*Task item*:
Exact copies of all entries are needed. Pictures are to be left out.

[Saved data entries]

▽

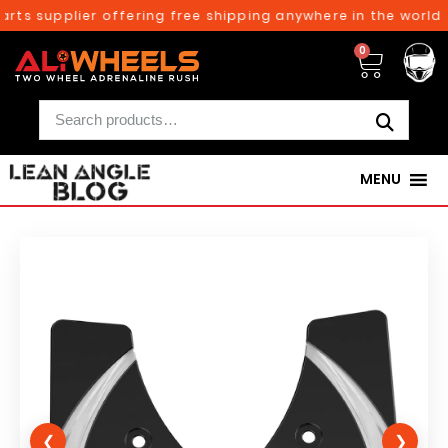
rts supplier offering free shipping anywhere in the world o
0
MENU
❮
❯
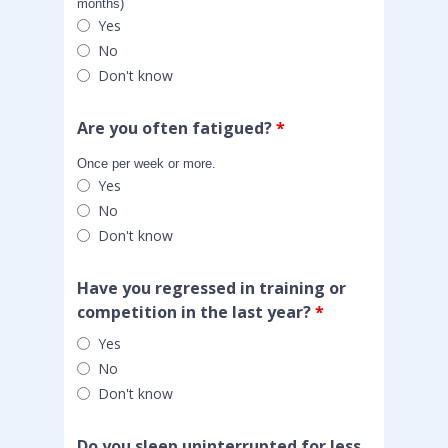
months)
Yes
No
Don't know
Are you often fatigued?
*
Once per week or more.
Yes
No
Don't know
Have you regressed in training or
competition in the last year?
*
Yes
No
Don't know
Do you sleep uninterrupted for less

△

*Expected answer*:
rts supplier offering free shipping anywhere in the world o
0
MENU
❮
❯
months)
Yes
No
Don't know
Are you often fatigued?
*
Once per week or more.
Yes
No
Don't know
Have you regressed in training or
competition in the last year?
*
Yes
No
Don't know
Do you sleep uninterrupted for less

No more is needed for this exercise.